The survey of 900 executives at large companies around the world was sponsored by software company Teradata Corp. and conducted by market-intelligence outfit International Data Corp. (Hat tip to Richard Carufel at Agility PR.)

‘Red Flags’

“GenAI and its potential for driving innovation and disruption has simultaneously captured attention and raised several red flags among business leaders across the world,” IDC’s Chandana Gopal and Dan Vesset write in an “executive preview” of the survey entitled “The Possibilities and Realities of Generative AI.”

“Due to its propensity to generate hallucinations, such as fake citations or content that is so close to mimicking the truth as to be believable, GenAI comes with a host of challenges that organizations must address,” they write.

 

GenAI and its potential for driving innovation and disruption has simultaneously captured attention and raised several red flags among business leaders across the world.

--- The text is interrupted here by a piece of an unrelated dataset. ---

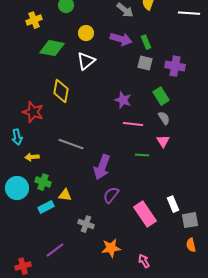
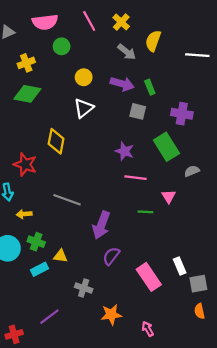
green diamond: (52, 48) -> (27, 94), moved
gray square: (145, 63) -> (138, 111), moved
green rectangle: (161, 96) -> (166, 147), size x1.4
gray semicircle: (164, 118) -> (192, 171), moved, turned -80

— IDC’s Chandana Gopal and Dan Vesset

Eight-six percent of respondents said their organizations need “more governance to ensure data quality and integrity.” “Users who do not have the data literacy to vet the output of LLMs [large language models, a type of GenAI] could potentially expose organizations to new types of risks and negative consequences,” Gopal and Vesset write.

Needed Guardrails

On the other side of the procedure is the fact that when you put proprietary data into prompts, you are essentially making it publicly available. The authors refer to the “guardrails” needed before putting AI into place.

Fortunately, almost all respondents said “they were very familiar with data ethics and the responsible use of data.” But, the authors write, “the fact that only 29 percent of CIOs [chief information officers] and CDOs [chief data officers] felt that data management and governance was completely standardized in their organization is a major risk factor.”

Interestingly, 57 percent of respondents said they think interest in generative AI will fade over time.